Marcus Aurelius and Lao Tzu get me out of bed.

It’s pretty standard for me to pick a passage out of Marcus Aurelius or Epictetus when I wake up.  I find it a good way to get my attitude aligned with how I want to conduct myself through the day.  Otherwise, I am more likely to focus on what’s ahead that I don’t feel like dealing with and then question the wisdom of getting out of bed at all.  A little kick in the butt from the Stoics is a good antidote.

I opened Meditations at random and came to book 5:6

A horse at the end of the race
A dog when the hunt is over
A bee with its honey stored
And a human being after helping others.
They don’t make a fuss about it.  They just go on to something else, as the vine looks forward to bearing fruit again in season.

We should be like that.  Acting almost unconsciously.

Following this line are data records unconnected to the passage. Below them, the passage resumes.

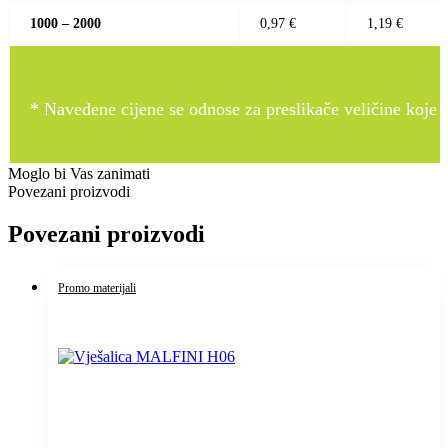
1000 – 2000
0,97 €
1,19 €
* Navedene cijene se odnose za preslikače veličine koje pr
Moglo bi Vas zanimati
Povezani proizvodi
Povezani proizvodi
Promo materijali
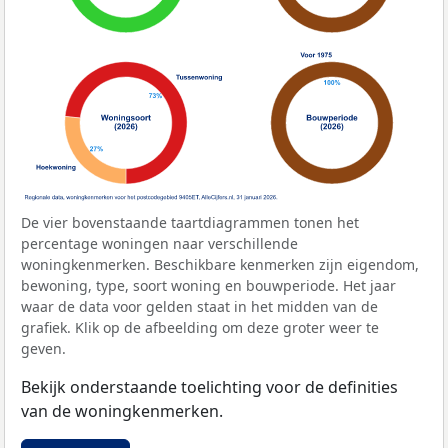
De vier bovenstaande taartdiagrammen tonen het
percentage woningen naar verschillende
woningkenmerken. Beschikbare kenmerken zijn eigendom,
bewoning, type, soort woning en bouwperiode. Het jaar
waar de data voor gelden staat in het midden van de
grafiek. Klik op de afbeelding om deze groter weer te
geven.
Bekijk onderstaande toelichting voor de definities
van de woningkenmerken.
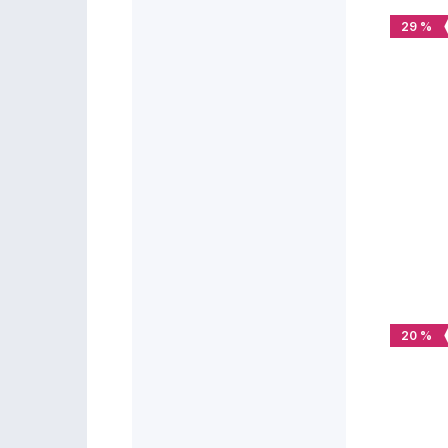
29 %
20 %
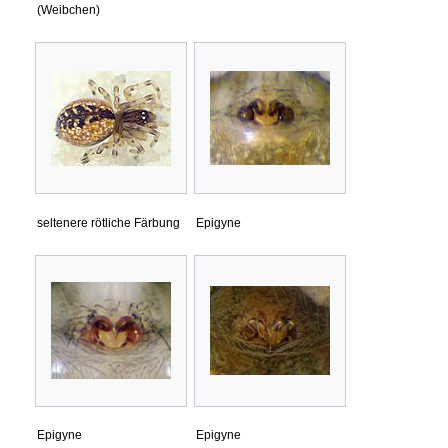
(Weibchen)
seltenere rötliche Färbung
Epigyne
Epigyne
Epigyne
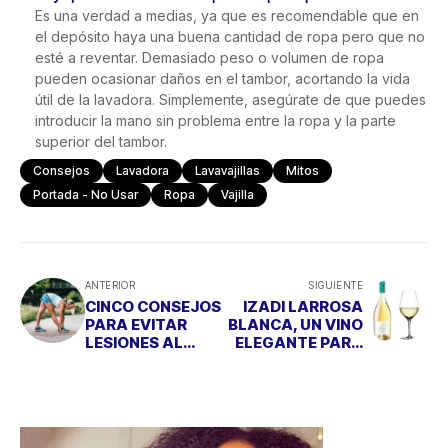
Es una verdad a medias, ya que es recomendable que en
el depósito haya una buena cantidad de ropa pero que no
esté a reventar. Demasiado peso o volumen de ropa
pueden ocasionar daños en el tambor, acortando la vida
útil de la lavadora. Simplemente, asegúrate de que puedes
introducir la mano sin problema entre la ropa y la parte
superior del tambor.
Consejos
Lavadora
Lavavajillas
Mitos
Portada - No Usar
Ropa
Vajilla
ANTERIOR
SIGUIENTE
CINCO CONSEJOS
IZADI LARROSA
PARA EVITAR
BLANCA, UN VINO
LESIONES AL
ELEGANTE PARA
RETOMAR EL
LOS APERITIVOS
DEPORTE
DE PRIMAVERA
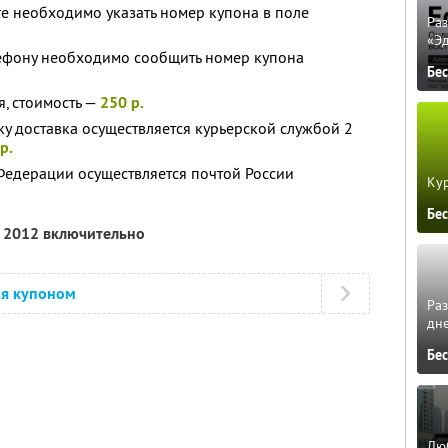
е необходимо указать номер купона в поле
Ра
«Э
ефону необходимо сообщить номер купона
Бе
, стоимость —
250 р.
ку доставка осуществляется курьерской службой 2
р.
Федерации осуществляется почтой России
Кур
Бе
я 2012 включительно
ся купоном
Ра
дне
Бе
Люб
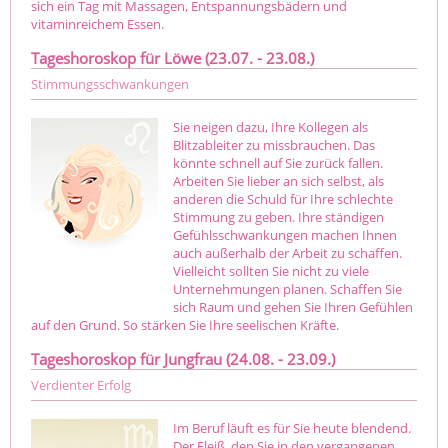
sich ein Tag mit Massagen, Entspannungsbädern und
vitaminreichem Essen.
Tageshoroskop für Löwe (23.07. - 23.08.)
Stimmungsschwankungen
Sie neigen dazu, Ihre Kollegen als
Blitzableiter zu missbrauchen. Das
könnte schnell auf Sie zurück fallen.
Arbeiten Sie lieber an sich selbst, als
anderen die Schuld für Ihre schlechte
Stimmung zu geben. Ihre ständigen
Gefühlsschwankungen machen Ihnen
auch außerhalb der Arbeit zu schaffen.
Vielleicht sollten Sie nicht zu viele
Unternehmungen planen. Schaffen Sie
sich Raum und gehen Sie Ihren Gefühlen
auf den Grund. So stärken Sie Ihre seelischen Kräfte.
Tageshoroskop für Jungfrau (24.08. - 23.09.)
Verdienter Erfolg
Im Beruf läuft es für Sie heute blendend.
Der Fleiß, den Sie in den vergangenen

As I read that part of the passage it set off a little recognition bell and made me think of a passage in Tao Te Ching.  So I went to look it up (another way to get me out of bed).

Therefore the Master
acts without doing anything
and teaches without saying anything.
Things arise and she lets them come;
things disappear and she lets them go.
She has but doesn’t possess,
acts but doesn’t expect.
When her work is done she forgets it.
That is why it lasts forever.

The message is clear.  Don’t make a fuss about doing things.  Do what is correct for you to do and then forget it.  Ideally our work in the world, our participation with others, is something that doesn’t really register as an effort or even an event.

My point here is not to observe that Stoicism and Taoism have some notable similarities.  Plenty of writers and scholars have explored that.  What is valuable for my purposes is the reminder that my daily labors and whatever I do of value with other people are what is natural for me, for anyone wanting to live as Agathos.  What is natural needn’t be a source of struggle or angst.

2 Responses to “Marcus Aurelius and Lao Tzu get me out of bed.”

  1. What is the best book comparing Meditations with the Tao Te Ching? I would like to read one.